Alabama Counties with Highest Incidence of Head and Neck Cancer Identified
Lack of access to care and socioeconomic factors are linked to advanced head and neck cancer in Alabama’s Black Belt, so labeled because of its rich black soil and once thriving agricultural trade. The region is now a target of efforts to enhance early identification and treatment for head and neck cancer.
Now known for its massive poverty (nearly one in three residents live below the poverty level), lack of education (more than 40 percent of adults have not completed high school), and low number of primary care physicians and dentists (health care providers who screen for and detect head and neck cancer), the seventeen counties that make up this region are among the most affected by head and neck cancer in the state. If diagnosed early, head and neck cancer is highly treatable. But once the disease reaches advanced stages, treatment is often disabling, disfiguring and, unfortunately, unsuccessful.
The results of “Head and Neck Cancer Demographics in Alabama” will be presented by authors, William Carroll, MD, Eben Rosenthal, MD, Brooke Wilkerson, BA, Chris Baranano, MD, Scott Magnuson MD, and Glenn Peters, MD, all of the University of Alabama-Birmingham, at the 6th International Conference on Head and Neck Cancer (http://www.sic2004.org) being held August 7-11, 2004, at the Wardman Park Marriott, in Washington, D.C.
Methodology: The geographic distribution of 843 head and neck patients seen over a three year period in the authors’ clinical practice was defined using data from the University of Alabama-Birmingham (UAB) Head and Neck database. A county-by-county population map was charted; population data was obtained from the 2000 US census. Relative rates of referrals from state counties were generated. (Note: To confirm that the referral rates reflect true cancer incidences rather than individual referral patterns, the data were compared with Alabama Department of Public Health cancer incidence rates.)
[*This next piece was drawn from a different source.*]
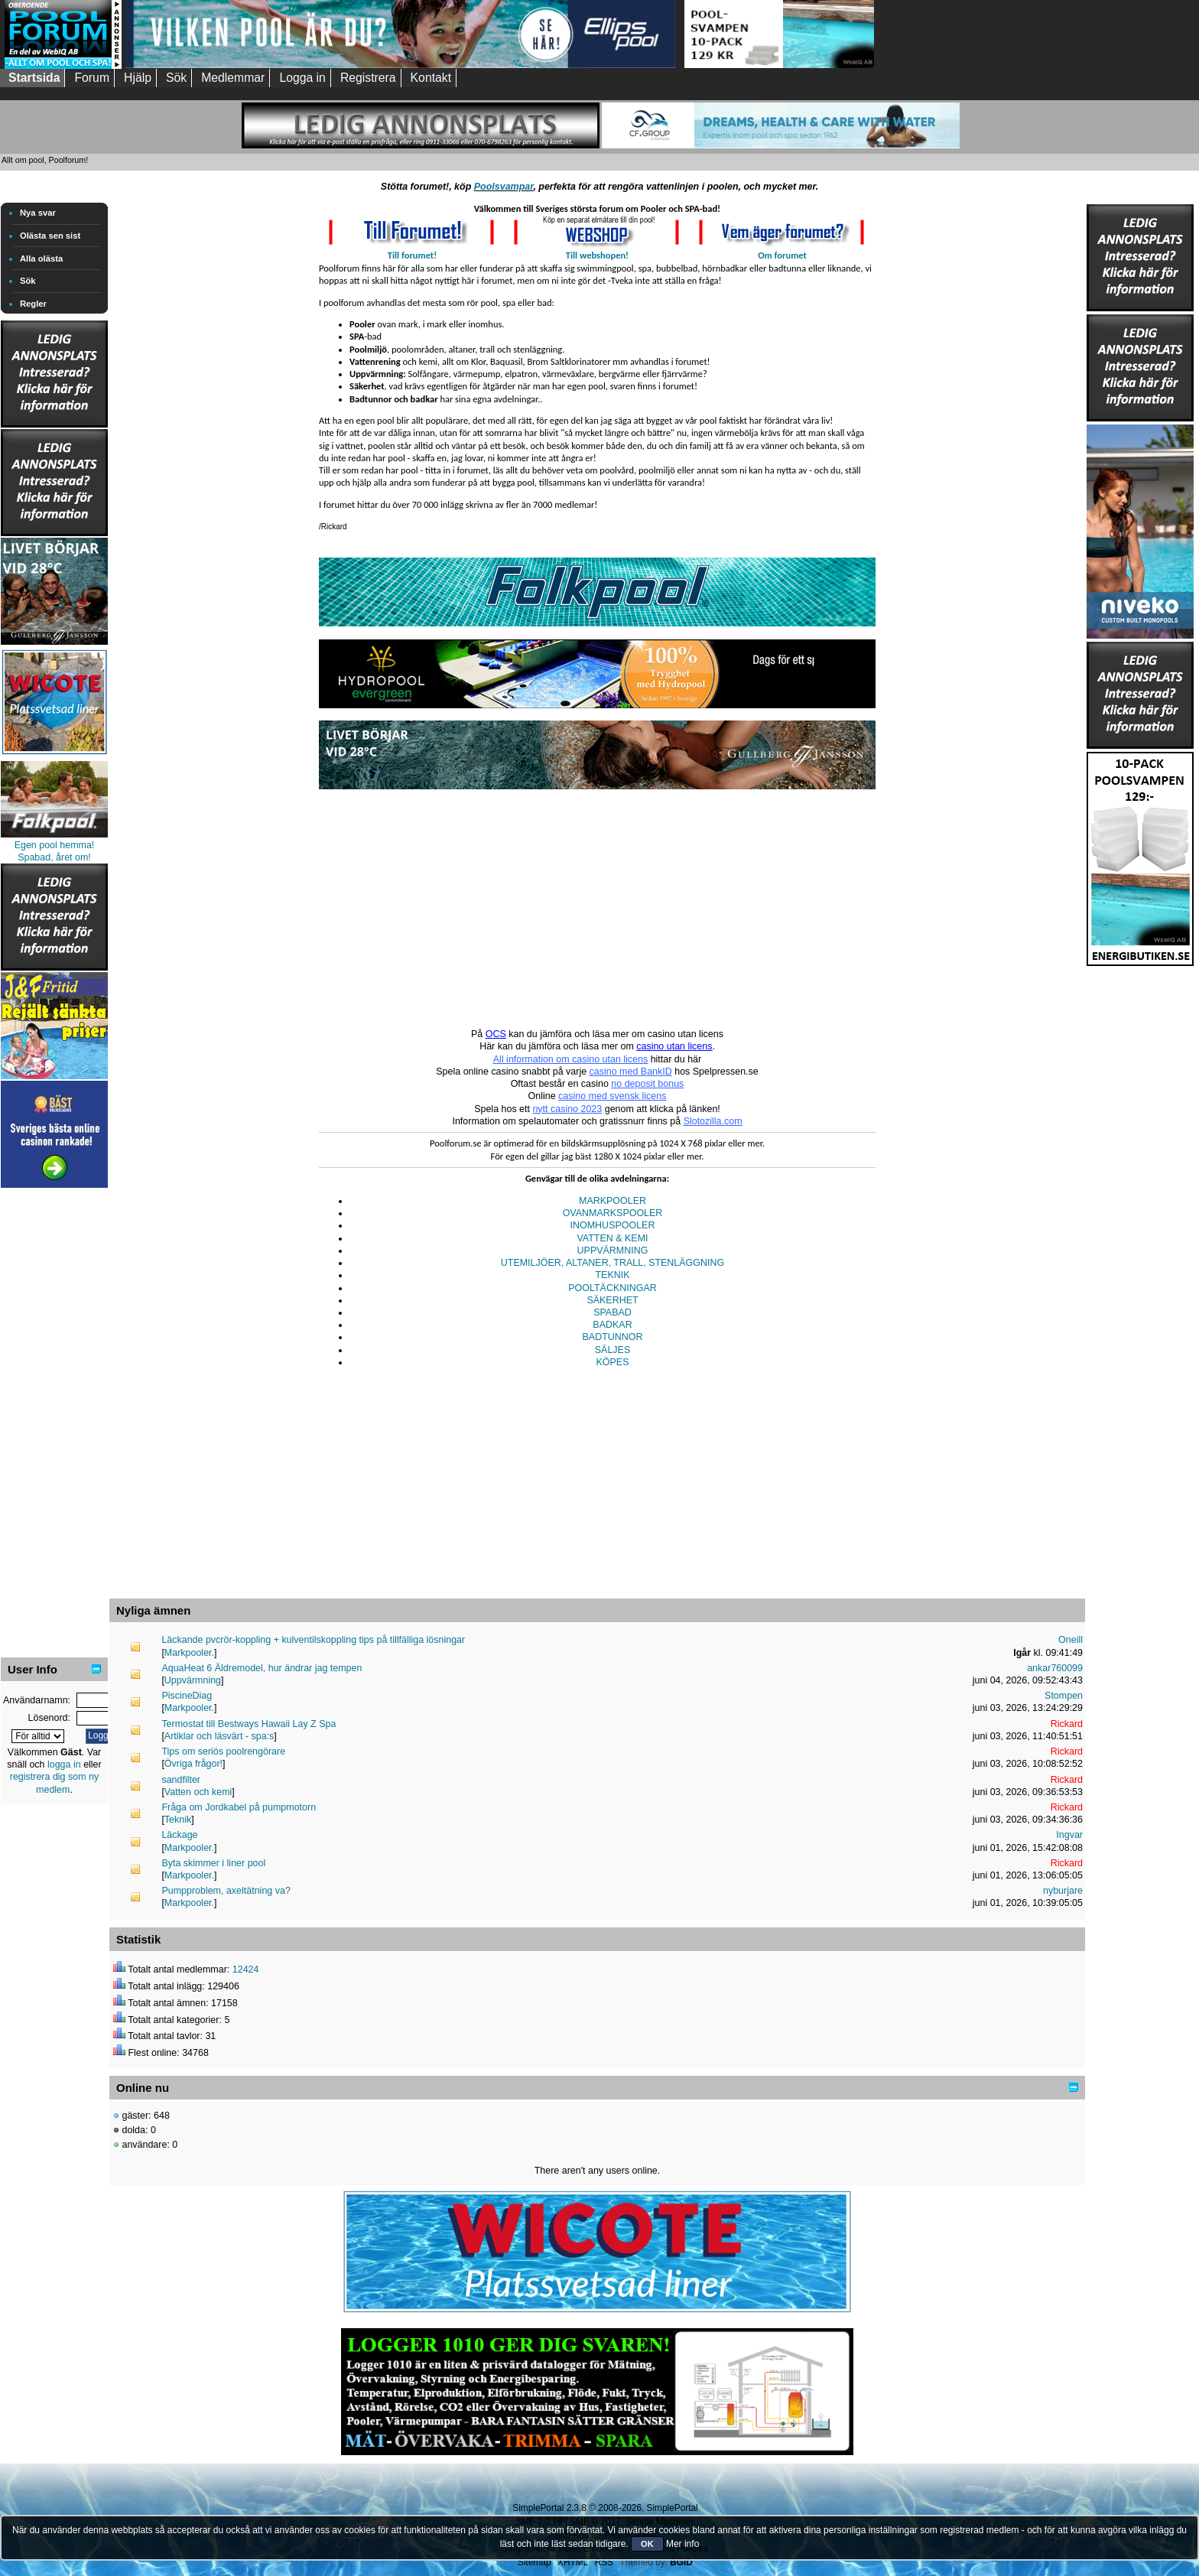 This screenshot has height=2576, width=1199. Describe the element at coordinates (1063, 1890) in the screenshot. I see `nyburjare` at that location.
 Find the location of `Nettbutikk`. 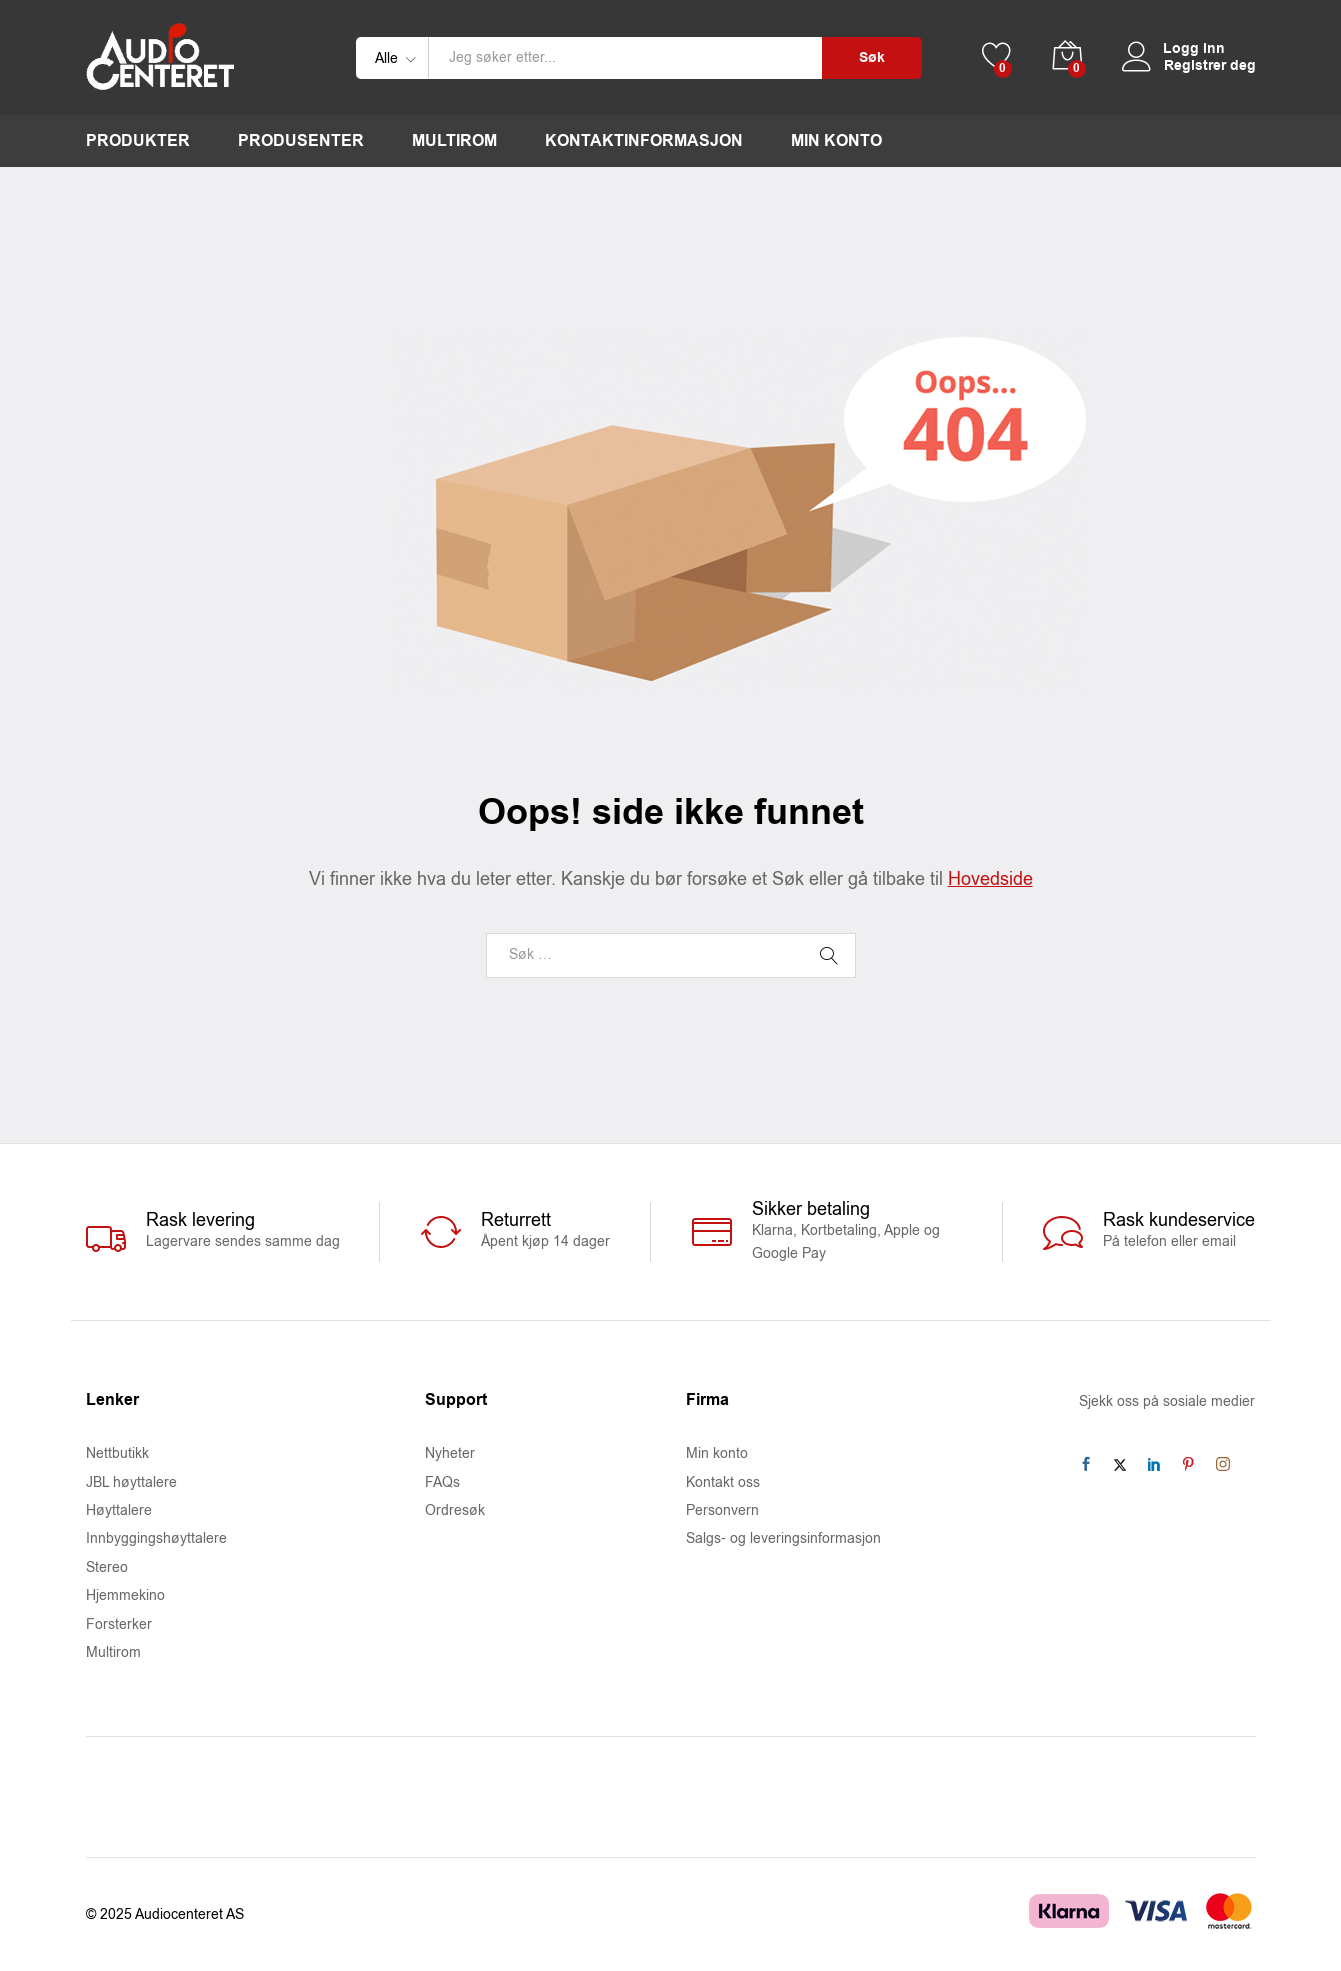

Alabama Department of Public Health (ADPH) data for squamous cell carcinoma of the oral cavity, pharynx, and larynx were reviewed. Incidence rates for these cancers were generated by dividing the number of cases documented by the population of the county. These incidence rates were compared with the referral rates generated from the UAB database.
US census data from the year 2000 were used by the UAB Center for Business and Economic Research and the Cartographic Research Center to generate maps illustrating the racial distribution, per capita incomes, poverty rates, insurance status, education levels, and physician and dentist density for Alabama counties.
Results: Incidence rates for head and neck cancer in Alabama are highest in the Black Belt region of the state and the northern rural Appalachian counties. Referral rates for head and neck cancer from these regions are almost double those of other areas of the state. Patients from these counties were generally referred for treatment at a later stage of disease with massive involvement of bone and extra-oral soft tissue and grim prognosis.
The data also showed that the number of primary care physicians and dentists practicing in the Black Belt region are lower than other areas of the state.
The UAB Head and Neck Cancer database was used to examine the impact of race on the stage of presentation of head and neck cancer in Alabama residents. Forty-four percent of African Americans presented with T4 primary disease vs. 28 percent of Caucasians. The ratio for T3 and T4 combined is 77 percent for African Americans versus 54 percent for Caucasians. These ratios do not reach statistical significance with the numbers available at this time.
Conclusion: The data confirm that incidence rates of head and neck cancer in Alabama are highest in the Black Belt and rural northern Appalachian regions of the state. The cause of these high rates is unknown, but the data suggest a link to socioeconomic factors such as income level and access to primary care. As a result of these preliminary findings, efforts are underway in the Black Belt counties to identify barriers to early detection and treatment of head and neck cancer.